Я представил себе живую, враждебно шевелящуюся темноту подвала и не понял, что тут могут сделать пять человек.
– А что случилось?
– Двух побили.
Все, на чем можно было сидеть или лежать, в подземном вокзале было занято, и они решили согнать двух солдат. С тех пор солдаты ходят за ними, ждут темноты. Это была какая-то особая лихость: завязать драку в таком месте, отвоевать место, которым все равно нельзя воспользоваться – убьют!

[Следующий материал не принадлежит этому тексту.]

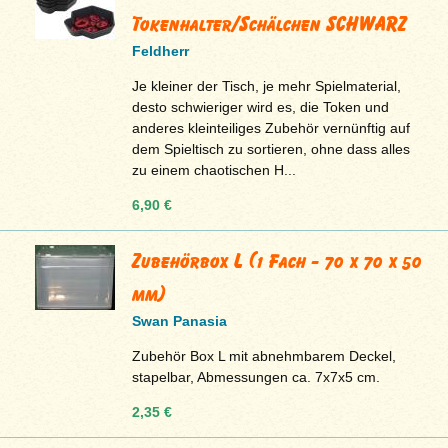
Tokenhalter/Schälchen SCHWARZ
Feldherr
Je kleiner der Tisch, je mehr Spielmaterial,
desto schwieriger wird es, die Token und
anderes kleinteiliges Zubehör vernünftig auf
dem Spieltisch zu sortieren, ohne dass alles
zu einem chaotischen H...
6,90 €
Zubehörbox L (1 Fach - 70 x 70 x 50
mm)
Swan Panasia
Zubehör Box L mit abnehmbarem Deckel,
stapelbar, Abmessungen ca. 7x7x5 cm.
2,35 €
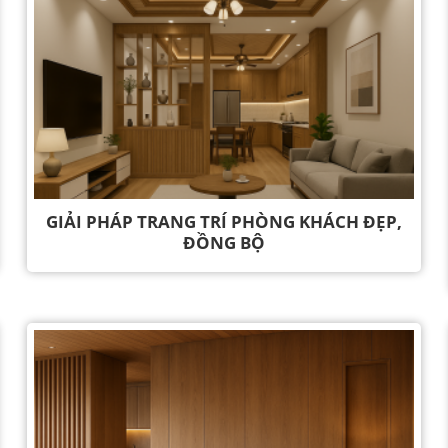
GIẢI PHÁP TRANG TRÍ PHÒNG KHÁCH ĐẸP,
ĐỒNG BỘ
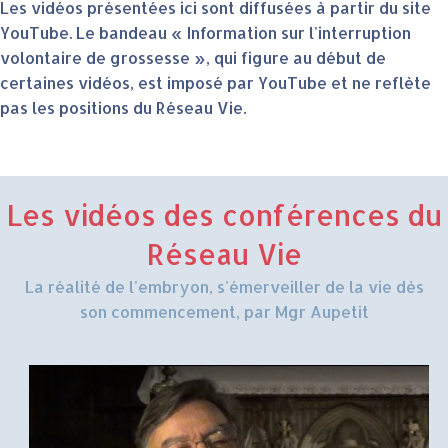
Les vidéos présentées ici sont diffusées à partir du site
YouTube. Le bandeau « Information sur l'interruption
volontaire de grossesse », qui figure au début de
certaines vidéos, est imposé par YouTube et ne reflète
pas les positions du Réseau Vie.
Les vidéos des conférences du
Réseau Vie
La réalité de l'embryon, s'émerveiller de la vie dès
son commencement, par Mgr Aupetit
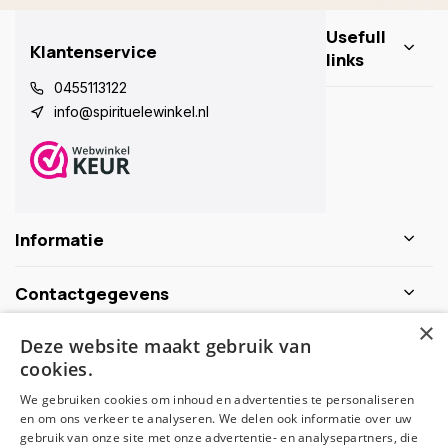
Usefull
Klantenservice
links
0455113122
info@spirituelewinkel.nl
Informatie
Contactgegevens
×
Deze website maakt gebruik van
Schijf je nu in voor de nieuwsbrief
cookies.
We gebruiken cookies om inhoud en advertenties te personaliseren
Abonneer
en om ons verkeer te analyseren. We delen ook informatie over uw
gebruik van onze site met onze advertentie- en analysepartners, die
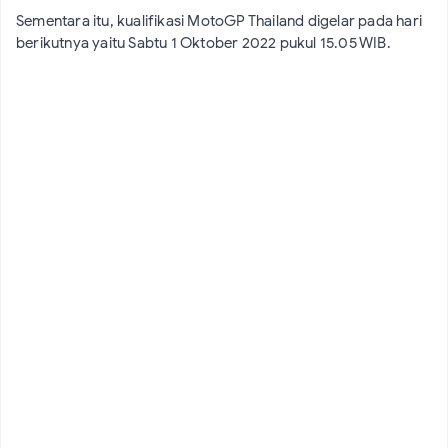
Sementara itu, kualifikasi MotoGP Thailand digelar pada hari
berikutnya yaitu Sabtu 1 Oktober 2022 pukul 15.05 WIB.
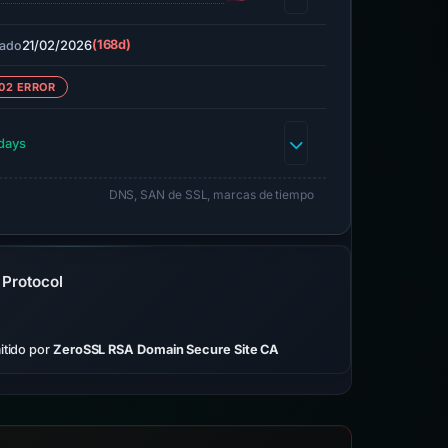
21/02/2026
(168d)
ado
02 ERROR
days
DNS, SAN de SSL, marcas de tiempo
 Protocol
tido por
ZeroSSL RSA Domain Secure Site CA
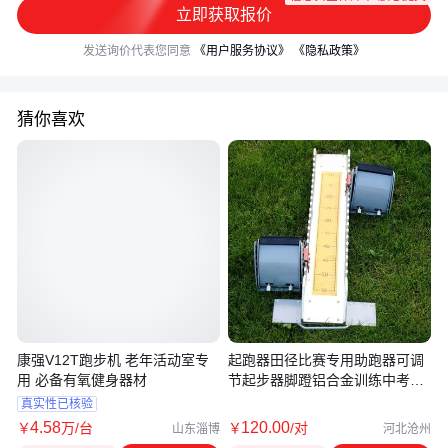
立即获取报价
发送询价代表您同意
《用户服务协议》
《隐私政策》
猜你喜欢
康强V12T跑步机 老年活动室专
起跑器田径比赛专用助跑器可调
用 必备有氧健身器材
节起步器脚蹬铝合金训练中考起
蹬器
真实性已核验
4
.58
120
.00
￥
万
/台
￥
/对
山东淄博
河北沧州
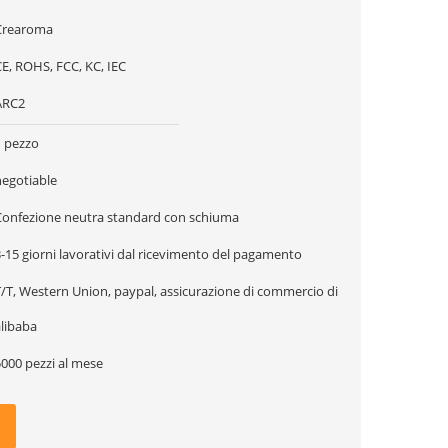
Crearoma
E, ROHS, FCC, KC, IEC
ARC2
1 pezzo
negotiable
Confezione neutra standard con schiuma
-15 giorni lavorativi dal ricevimento del pagamento
T/T, Western Union, paypal, assicurazione di commercio di
alibaba
5000 pezzi al mese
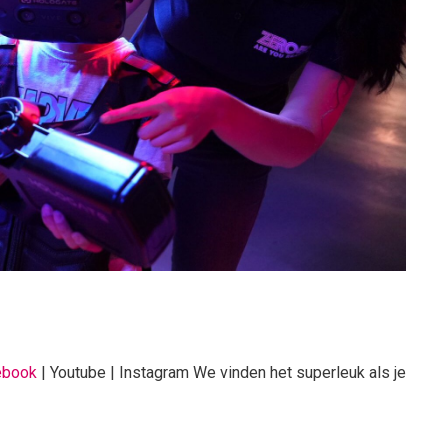
ebook
| Youtube | Instagram We vinden het superleuk als je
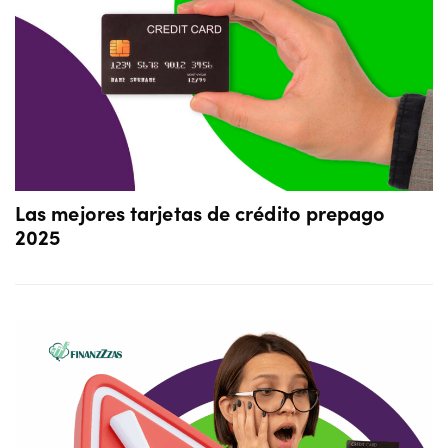
Las mejores tarjetas de crédito prepago
2025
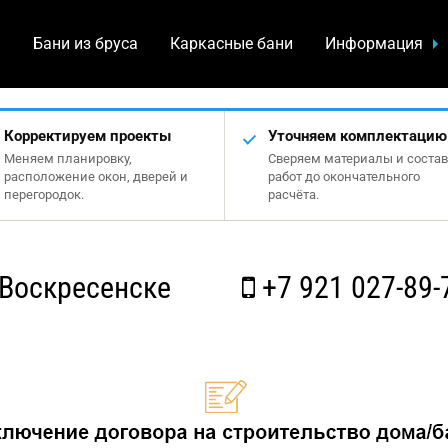
а
Бани из бруса
Каркасные бани
Информация
Корректируем проекты
Уточняем комплектацию
Меняем планировку,
Сверяем материалы и состав
расположение окон, дверей и
работ до окончательного
перегородок.
расчёта.
Воскресенске
+7 921 027-89-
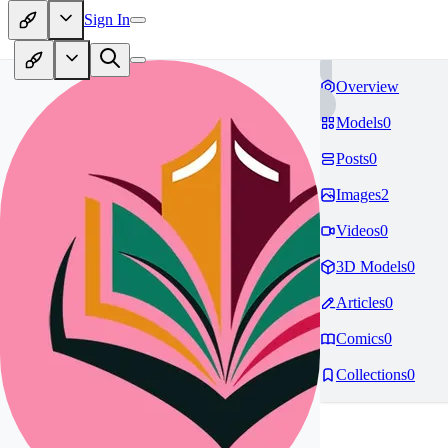
Sign In
Overview
Models
0
Posts
0
Images
2
Videos
0
3D Models
0
Articles
0
Comics
0
Collections
0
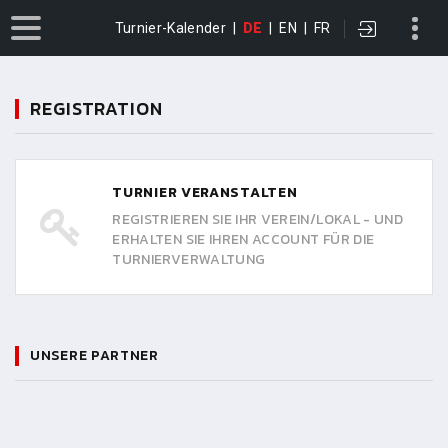
Turnier-Kalender
|
DE
|
EN
|
FR
REGISTRATION
TURNIER VERANSTALTEN
REGISTRIEREN SIE IHR VEREIN/LOKAL - UND
ERHALTEN SIE IHREN ACCOUNT FÜR DIE
TURNIERVERWALTUNG
UNSERE PARTNER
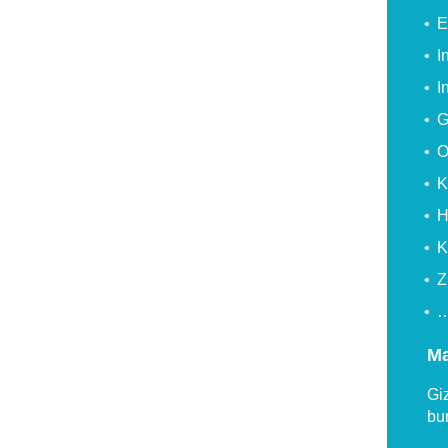
E
I
I
G
O
K
H
K
Z
Ma
Giz
bu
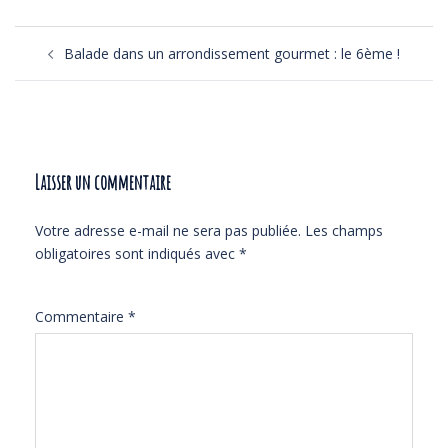
Navigation
Balade dans un arrondissement gourmet : le 6ème !
d’article
Laisser un commentaire
Votre adresse e-mail ne sera pas publiée.
Les champs
obligatoires sont indiqués avec
*
Commentaire
*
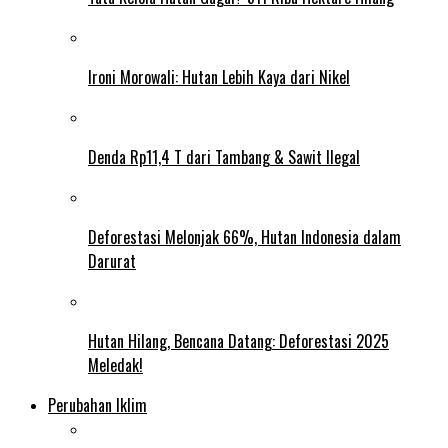
Ironi Morowali: Hutan Lebih Kaya dari Nikel
Denda Rp11,4 T dari Tambang & Sawit Ilegal
Deforestasi Melonjak 66%, Hutan Indonesia dalam
Darurat
Hutan Hilang, Bencana Datang: Deforestasi 2025
Meledak!
Perubahan Iklim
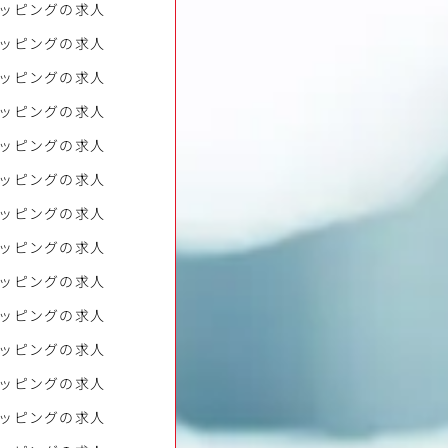
ッピングの求人
ッピングの求人
ッピングの求人
ッピングの求人
ッピングの求人
ッピングの求人
ッピングの求人
ッピングの求人
ッピングの求人
ッピングの求人
ッピングの求人
ッピングの求人
ッピングの求人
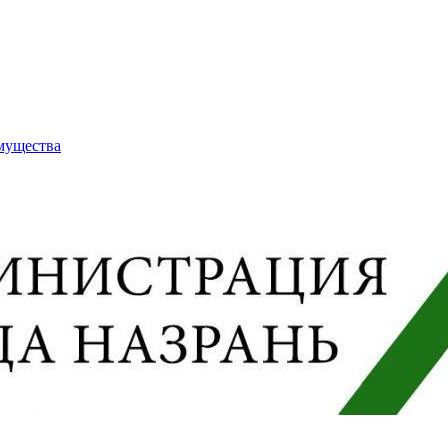
имущества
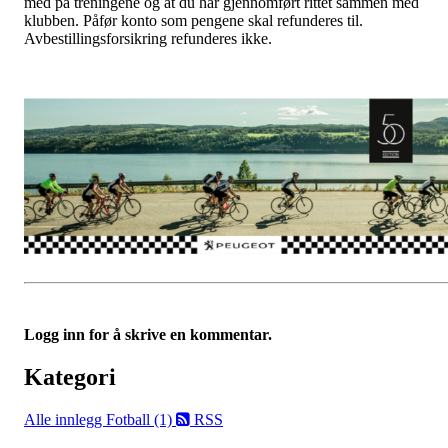
med på treningene og at du har gjennomført rittet sammen med
klubben. Påfør konto som pengene skal refunderes til.
Avbestillingsforsikring refunderes ikke.
Logg inn for å skrive en kommentar.
Kategori
Alle innlegg
Fotball (1)
RSS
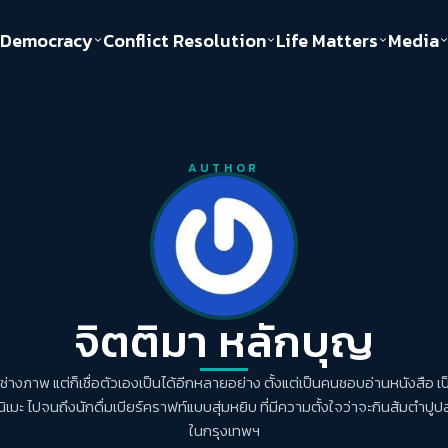
Democracy
Conflict Resolution
Life Matters
Media
Politics
Justice
Gender & Sexuality
Documentary
ful
Environment
Human & Society
AUTHOR
Inequality
Play Read
Welfare state
Young Spirit
New World Order
จิตติมา หลักบุญ
นช่างภาพ แต่ก็เชื่อตัวเองเป็นได้อีกหลายอย่าง ตั้งแต่เป็นคนชอบอ่านหนังสือ 
อนิเมะ ไปจนถึงนักดื่มเบียร์คราฟท์แบบสุ่มหยิบ ที่มีความตั้งใจว่าจะกินส้มตำปูป
ในกรุงเทพฯ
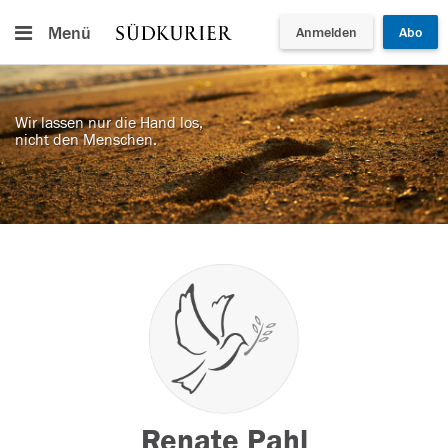
Menü
Anmelden
Abo
Wir lassen nur die Hand los,
nicht den Menschen.
Renate Pahl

И я ужаснулся энергии, с которой мы добрались сюда. Но плохо это или хорошо, делать нечего, нас пятеро. Мы поднялись и впятером – подошел и второй – стали прогуливаться около входа в подземелье. А парраллельно нам прогуливалась группа молодых солдат. К ним кто-то подходил-отходил – чем ближе к отбою, тем больше группа таяла. А когда их осталось четверо или пятеро, они помялись немного и все разом ушли. Облегчение было минутным – подвала нам не миновать. На площади уже маячили эмпи. Стрельбу после отбоя они открывают без предупреждения. А двое новых знакомых нравились мне все меньше. Переимчивы! Даже в складках рта что-то такое, будто вот-вот заговорят по-немецки. И разговор угасает на подступах, словно друг друга не за тех принимаем.
– Тоже решили остаться? – спросил первый.
Теперь все сошлось. Немецкая одежда, одиночество в этом разрушенном городе и блатное стремление во что бы то ни стало отвоевать себе лучшее место.
– Нет,– сказал я.– Хотим скорее домой.
– Домой! – сказал первый.– Дурачье! Всех посадят.
Ссора могла иметь для них, а теперь и для нас самые сокрушительные последствия. Мы поспорили и… разошлись. Они направились к развалинам, а мы с Костиком и Саней, прижавшись друг к другу, так и просидели до утра на ступеньках у входа в подземелье. Утром сели в поезд и через разрушенный город и через такие разрушенные города приехали в Лангенберг.
Потом я много раз рассказывал, как мы с Костиком и Саней ехали из Крефельда в Дюссельдорф, как переправлялись через Рейн. Вначале это был хвастливый рассказ о том, что мы не побоялись пройти мимо целой армии раздраженных солдат, которым ничто не могло помешать свернуть нам головы. Затем была гордость – вот как хорошо быть гражданином страны-победительницы. Было удивление – традиционное, впрочем – перед немецкой готовностью соблюдать порядок. Но каждый раз я с тревогой чувствовал, что что-то важное остается неисчерпанным. Вот эта темнота и теснота подземелья без электричества, без огоньков сигарет, с длинными перерывами между вспышками зажигалок или спичек. Разговоры вполголоса не из-за тесноты, а из-за невероятных развалин наверху. Как будто каждый боится, что обвинят именно его. Как будто давят не темнота и потолок, а воспоминания о чем-то ужасном. Как будто все здесь опасаются, что их примут за тех, кем они являются на самом деле. Совсем они не были похожи на знакомых мне французов военнопленных.
И еще какие-то жуткие противоречия между страшными разрушениями и пассивностью этой толпы, которая при таком перевесе сил отказывается защищать от унижения двух своих кригскамарадов. Словно их военная выучка, военная энергия никак не связаны с их собственной волей.
В августе под Магдебургом нас передали нашим. Под Берлином мы демонтировали военный завод «Ардельт». Там меня разыскал отец, который со своей частью дошел до Кенигсберга. К новому, 1946 году я был дома. Вернулся с ощущением, что знаю о жизни все. Однако мне потребовалось тридцать лет жизненного опыта, чтобы я сумел кое-что рассказать о своих главных жизненных переживаниях.